### WORK INSTRUCTIONS
Search term "Output": copy each line of the records that contains it.

### Page segmentation data

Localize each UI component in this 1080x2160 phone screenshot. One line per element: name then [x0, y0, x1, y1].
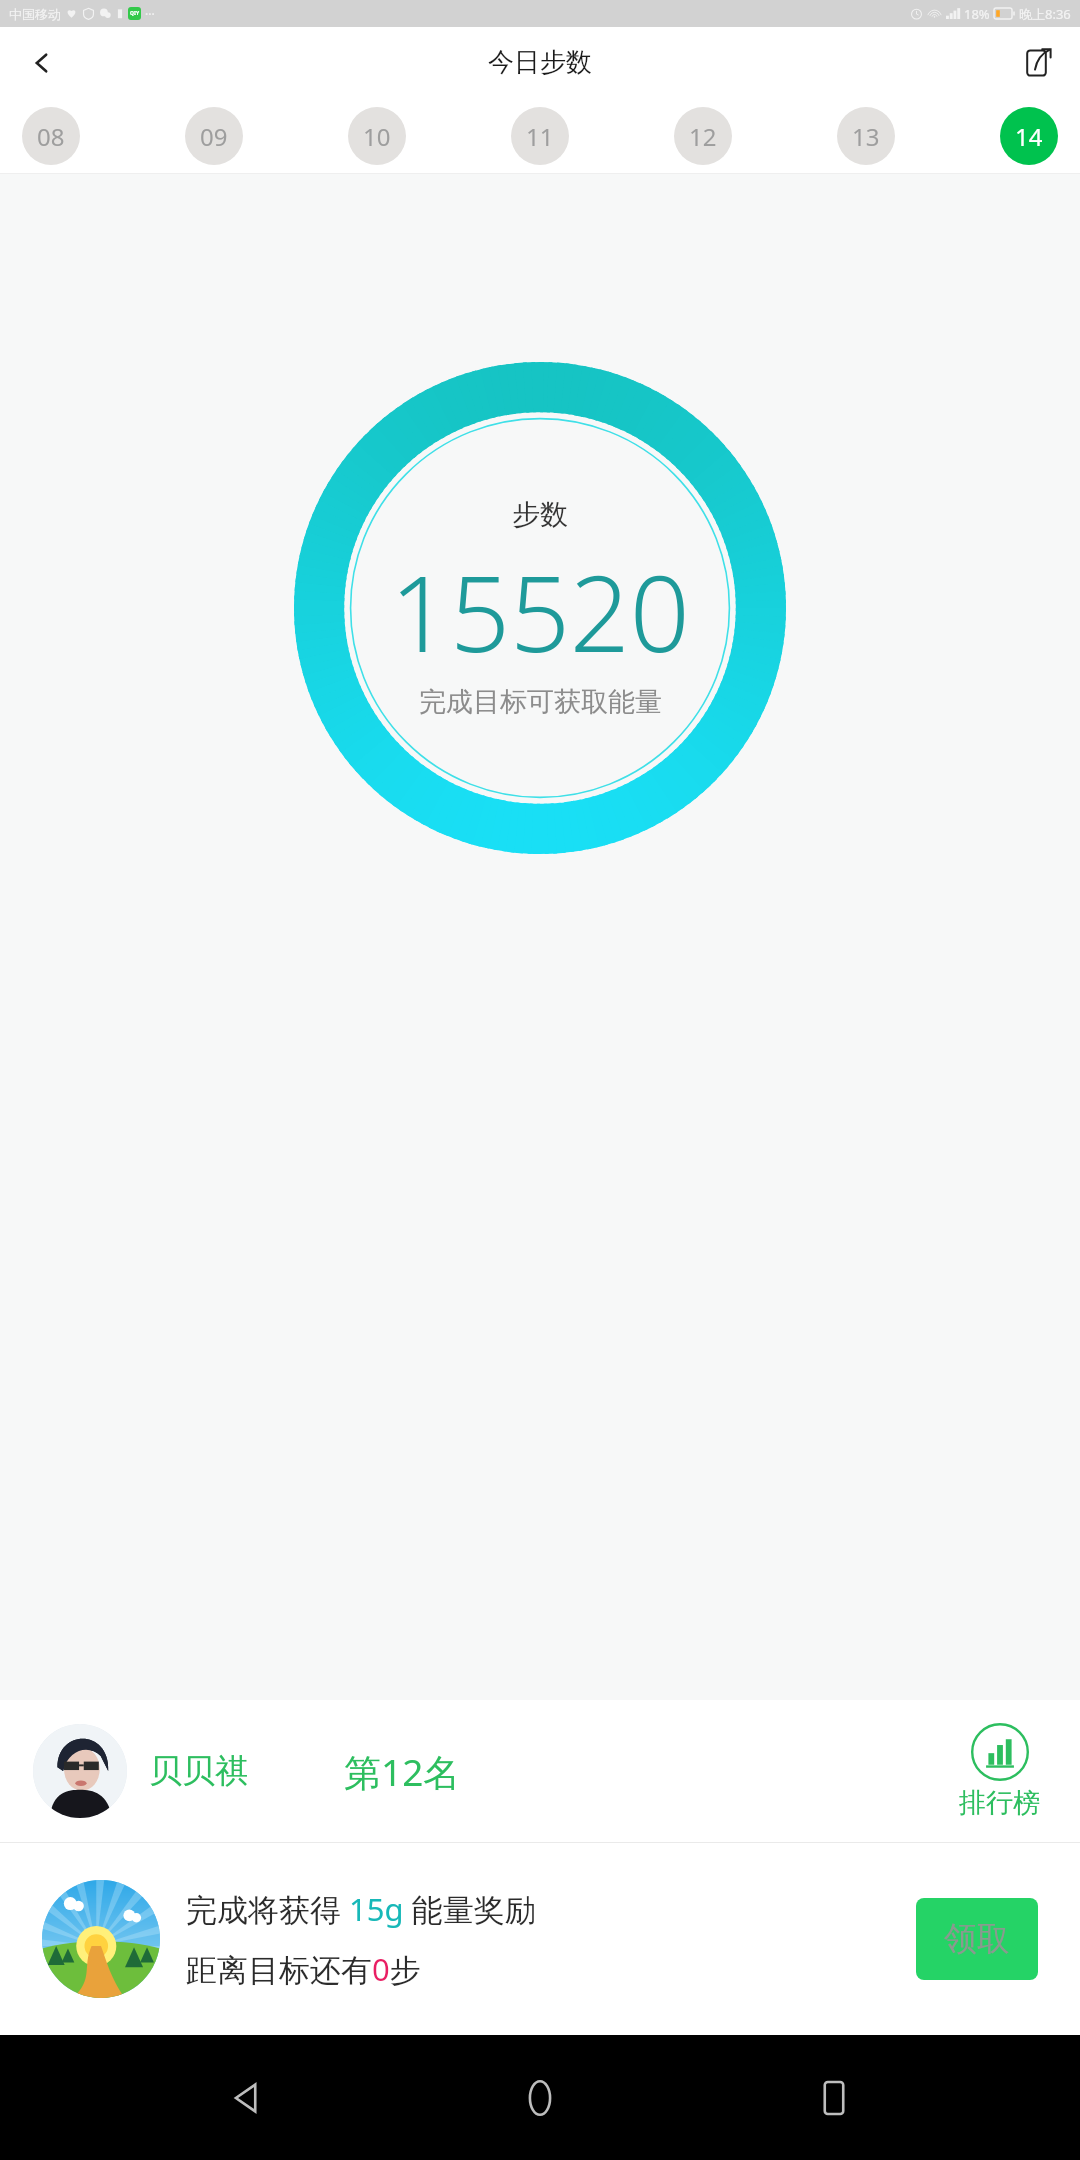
- button[interactable]: Share: [996, 27, 1080, 98]
- staticText: 10: [363, 120, 391, 153]
- staticText: 08: [37, 120, 65, 153]
- staticText: 完成将获得 15g 能量奖励: [186, 1888, 536, 1930]
- button[interactable]: 领取: [916, 1898, 1038, 1980]
- staticText: 中国移动: [9, 6, 61, 22]
- staticText: 15520: [390, 540, 690, 683]
- staticText: 18%: [964, 5, 990, 23]
- staticText: 13: [852, 120, 880, 153]
- staticText: 领取: [944, 1918, 1010, 1960]
- staticText: 第12名: [344, 1746, 461, 1797]
- staticText: 贝贝祺: [149, 1750, 248, 1792]
- staticText: 今日步数: [488, 46, 592, 79]
- staticText: ···: [145, 6, 155, 22]
- staticText: 14: [1015, 120, 1043, 153]
- button[interactable]: 12: [674, 107, 732, 165]
- button[interactable]: 09: [185, 107, 243, 165]
- staticText: 11: [526, 120, 554, 153]
- staticText: 距离目标还有0步: [186, 1948, 421, 1990]
- staticText: 排行榜: [959, 1786, 1040, 1820]
- button[interactable]: 13: [837, 107, 895, 165]
- button[interactable]: 贝贝祺: [0, 1700, 1080, 1842]
- staticText: QIY: [130, 10, 140, 17]
- staticText: 12: [689, 120, 717, 153]
- button[interactable]: Home: [492, 2050, 588, 2146]
- staticText: 完成目标可获取能量: [419, 685, 662, 719]
- button[interactable]: 11: [511, 107, 569, 165]
- button[interactable]: Recents: [786, 2050, 882, 2146]
- button[interactable]: Back: [198, 2050, 294, 2146]
- button[interactable]: 10: [348, 107, 406, 165]
- staticText: 晚上8:36: [1019, 5, 1071, 23]
- button[interactable]: 14: [1000, 107, 1058, 165]
- button[interactable]: Back: [0, 27, 84, 98]
- staticText: 步数: [512, 497, 568, 532]
- staticText: 09: [200, 120, 228, 153]
- button[interactable]: 08: [22, 107, 80, 165]
- button[interactable]: 排行榜: [953, 1717, 1046, 1826]
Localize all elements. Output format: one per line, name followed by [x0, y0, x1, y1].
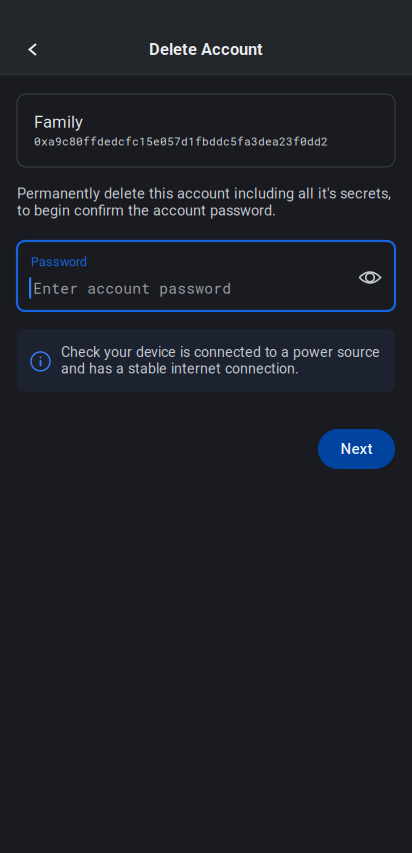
button[interactable]: Next: [318, 429, 395, 469]
staticText: Password: [31, 254, 87, 269]
staticText: Next: [340, 440, 372, 458]
button[interactable]: Back: [11, 28, 55, 72]
staticText: Delete Account: [149, 40, 263, 59]
staticText: Check your device is connected to a powe…: [61, 344, 380, 377]
staticText: 0xa9c80ffdedcfc15e057d1fbddc5fa3dea23f0d…: [34, 134, 328, 149]
staticText: Permanently delete this account includin…: [17, 185, 391, 219]
staticText: Family: [34, 112, 83, 132]
staticText: Enter account password: [33, 278, 231, 298]
button[interactable]: Show password: [350, 258, 390, 298]
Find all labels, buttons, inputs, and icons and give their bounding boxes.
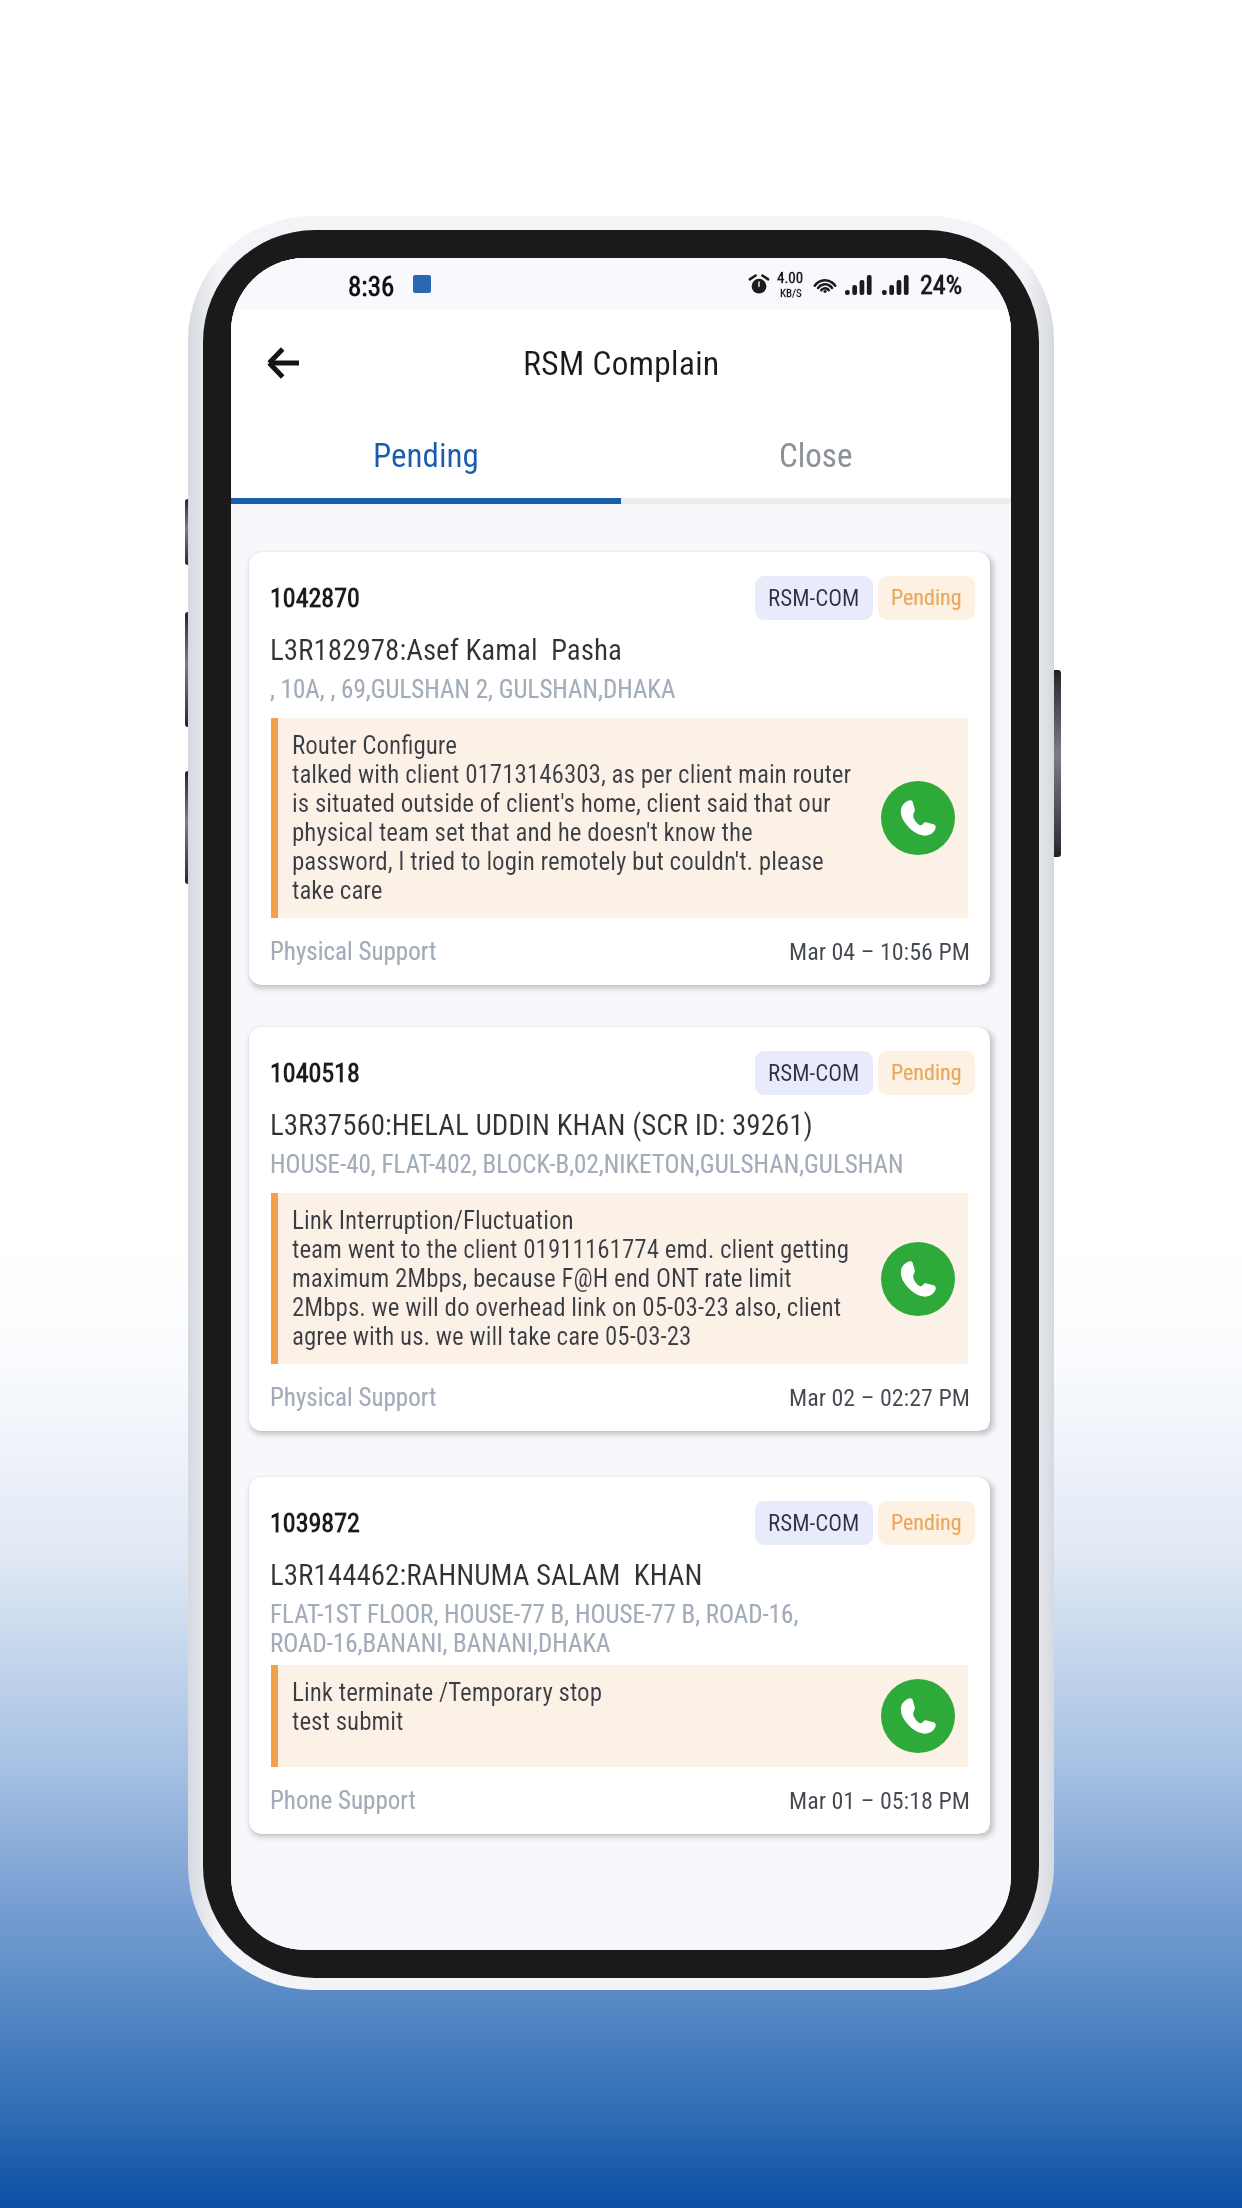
staticText: password, I tried to login remotely but … <box>292 847 824 876</box>
staticText: L3R144462:RAHNUMA SALAM KHAN <box>270 1558 703 1592</box>
staticText: maximum 2Mbps, because F@H end ONT rate … <box>292 1264 792 1293</box>
button[interactable]: Back <box>243 323 323 403</box>
staticText: HOUSE-40, FLAT-402, BLOCK-B,02,NIKETON,G… <box>270 1150 904 1179</box>
staticText: Phone Support <box>270 1786 416 1815</box>
staticText: agree with us. we will take care 05-03-2… <box>292 1322 692 1351</box>
staticText: Link terminate /Temporary stop <box>292 1678 602 1707</box>
staticText: Pending <box>891 585 962 611</box>
button[interactable]: Call <box>881 1242 955 1316</box>
staticText: , 10A, , 69,GULSHAN 2, GULSHAN,DHAKA <box>270 675 676 704</box>
staticText: 24% <box>920 270 963 300</box>
staticText: KB/S <box>780 287 802 300</box>
staticText: 1042870 <box>270 583 360 613</box>
staticText: Mar 02 – 02:27 PM <box>789 1384 970 1412</box>
staticText: test submit <box>292 1707 404 1736</box>
staticText: FLAT-1ST FLOOR, HOUSE-77 B, HOUSE-77 B, … <box>270 1600 799 1629</box>
staticText: Pending <box>891 1510 962 1536</box>
staticText: 4.00 <box>777 269 804 287</box>
staticText: Link Interruption/Fluctuation <box>292 1206 574 1235</box>
staticText: RSM Complain <box>523 343 720 383</box>
staticText: Physical Support <box>270 1383 437 1412</box>
staticText: take care <box>292 876 383 905</box>
staticText: Pending <box>373 436 479 475</box>
button[interactable]: 1039872 <box>249 1477 990 1834</box>
staticText: 1039872 <box>270 1508 360 1538</box>
staticText: Pending <box>891 1060 962 1086</box>
staticText: physical team set that and he doesn't kn… <box>292 818 753 847</box>
button[interactable]: Call <box>881 1679 955 1753</box>
button[interactable]: Pending <box>231 433 621 498</box>
staticText: RSM-COM <box>768 1060 860 1087</box>
staticText: 8:36 <box>348 271 395 303</box>
staticText: L3R182978:Asef Kamal Pasha <box>270 633 622 667</box>
staticText: Physical Support <box>270 937 437 966</box>
button[interactable]: Call <box>881 781 955 855</box>
staticText: L3R37560:HELAL UDDIN KHAN (SCR ID: 39261… <box>270 1108 813 1142</box>
staticText: Close <box>779 436 853 475</box>
staticText: Router Configure <box>292 731 457 760</box>
button[interactable]: 1040518 <box>249 1027 990 1431</box>
staticText: RSM-COM <box>768 585 860 612</box>
staticText: talked with client 01713146303, as per c… <box>292 760 852 789</box>
staticText: 1040518 <box>270 1058 360 1088</box>
staticText: Mar 01 – 05:18 PM <box>789 1787 970 1815</box>
button[interactable]: Close <box>621 433 1011 498</box>
button[interactable]: 1042870 <box>249 552 990 985</box>
staticText: is situated outside of client's home, cl… <box>292 789 831 818</box>
staticText: RSM-COM <box>768 1510 860 1537</box>
staticText: team went to the client 01911161774 emd.… <box>292 1235 849 1264</box>
staticText: ROAD-16,BANANI, BANANI,DHAKA <box>270 1629 611 1658</box>
staticText: 2Mbps. we will do overhead link on 05-03… <box>292 1293 842 1322</box>
staticText: Mar 04 – 10:56 PM <box>789 938 970 966</box>
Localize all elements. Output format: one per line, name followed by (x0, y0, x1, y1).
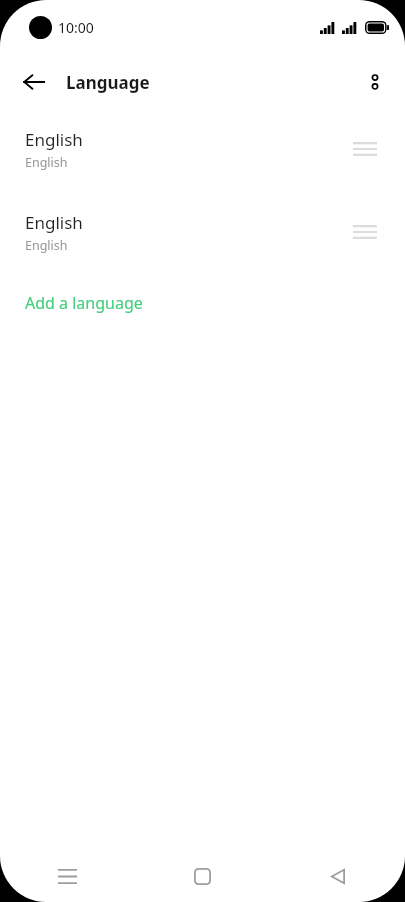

### SOLUTION
Localize all elements. Output format: one per line, name followed by [x0, y0, x1, y1].
Localize all elements. Output format: one per line, name followed by (x0, y0, x1, y1).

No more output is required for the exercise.